Lindner: Ja, weil es oft ganz praktische Konsequenzen gibt. Wenn Rot-Grün beispielsweise die Probleme der Gymnasien ignoriert, dann verschlechtern sich ganz konkret die Förderbedingungen. Der Mittelstand spürt unmittelbar die Bürokratie des Tariftreue- und Vergabegesetzes. Die Wohlstands- und Wachstumslücke im Vergleich zu anderen Bundesländern kann man in Euro und Cent angeben: 1000 Euro haben die Menschen an Rhein und Ruhr weniger an jährlicher Kaufkraft.

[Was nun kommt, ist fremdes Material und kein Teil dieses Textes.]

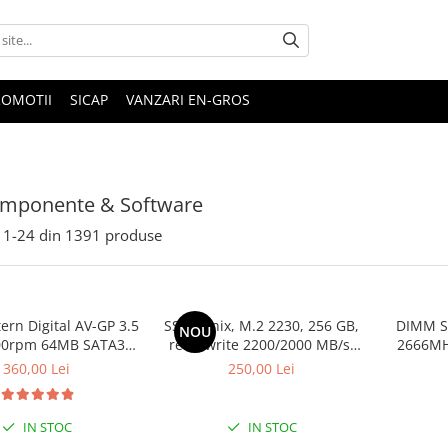
ROMOTII
SICAP
VANZARI EN-GROS
omponente & Software
1-
24
din
1391
produse
rn Digital AV-GP 3.5
SSD Hynix, M.2 2230, 256 GB,
DIMM S
NOU
00rpm 64MB SATA3
read/write 2200/2000 MB/s,
2666MHz
(WD10EURX)
bulk
360,00 Lei
250,00 Lei
IN STOC
IN STOC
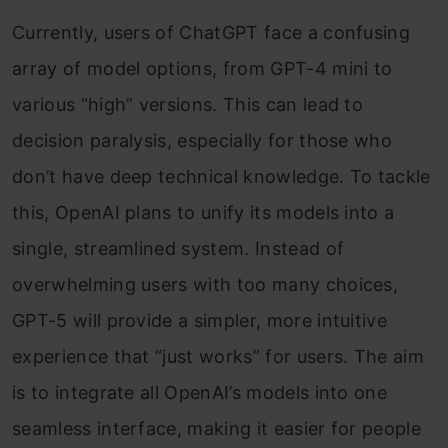
Currently, users of ChatGPT face a confusing
array of model options, from GPT-4 mini to
various “high” versions. This can lead to
decision paralysis, especially for those who
don’t have deep technical knowledge. To tackle
this, OpenAI plans to unify its models into a
single, streamlined system. Instead of
overwhelming users with too many choices,
GPT-5 will provide a simpler, more intuitive
experience that “just works” for users. The aim
is to integrate all OpenAI’s models into one
seamless interface, making it easier for people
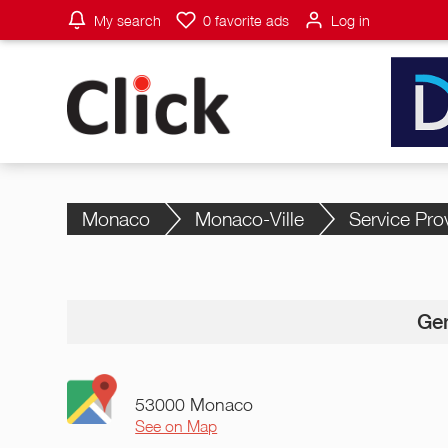
My search
0
favorite ads
Log in
Monaco
Monaco-Ville
Service Pro
Gen
53000 Monaco
See on Map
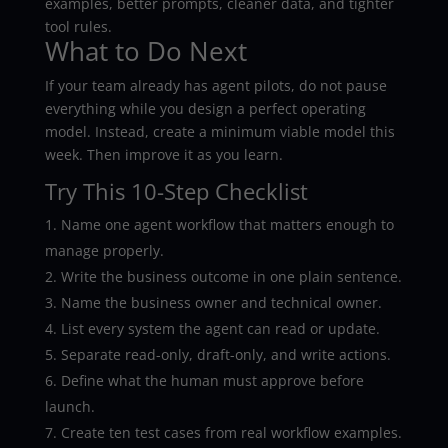
examples, better prompts, cleaner data, and tighter
tool rules.
What to Do Next
If your team already has agent pilots, do not pause
everything while you design a perfect operating
model. Instead, create a minimum viable model this
week. Then improve it as you learn.
Try This 10-Step Checklist
Name one agent workflow that matters enough to
manage properly.
Write the business outcome in one plain sentence.
Name the business owner and technical owner.
List every system the agent can read or update.
Separate read-only, draft-only, and write actions.
Define what the human must approve before
launch.
Create ten test cases from real workflow examples.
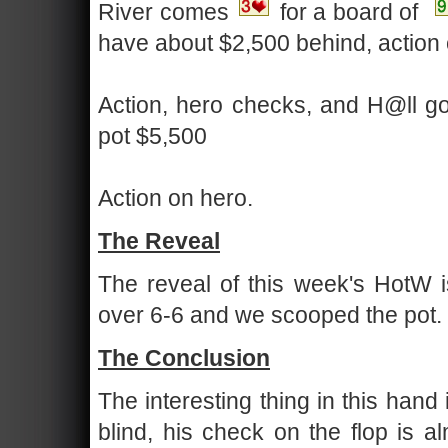
River comes
for a board of
have about $2,500 behind, action
Action, hero checks, and H@ll goe
pot $5,500
Action on hero.
The Reveal
The reveal of this week's HotW is
over 6-6 and we scooped the pot.
The Conclusion
The interesting thing in this hand
blind, his check on the flop is a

Und durch die von den Grünen diktierte Energie- und Industriepolitik wird die Lücke nicht kleiner, sondern größer.

Wieviel Freizeit lässt Ihnen die Arbeit im Parlament und in der Partei?

Lindner: Ein bisschen habe ich schon noch. Meine Frau und ich laden gerne und sehr oft Freunde nach Hause ein. Oder ich lese vor dem Kamin.

Träumen Sie manchmal von einem Leben ohne Politik?

Lindner: Nein. Dann würde ich etwas anderes machen. Ich habe aber dafür gekämpft, meine Überzeugungen in der Politik einbringen zu können. Für mich ist es die faszinierendste Aufgabe.

Bei welcher Sportveranstaltung kann man Sie am ehesten an einem Wochenende antreffen?

Lindner: Aktuell beim 24-Stunden-Rennen auf dem Nürburgring. Die Atmosphäre ist einmalig, die Fans campen und grillen Würstchen, dazu hört man Motoren in allen Tonarten. Ich habe generell ein Faible für Sportwagen, aber insbesondere für klassische. Die aktuellen sagen mir nicht so viel.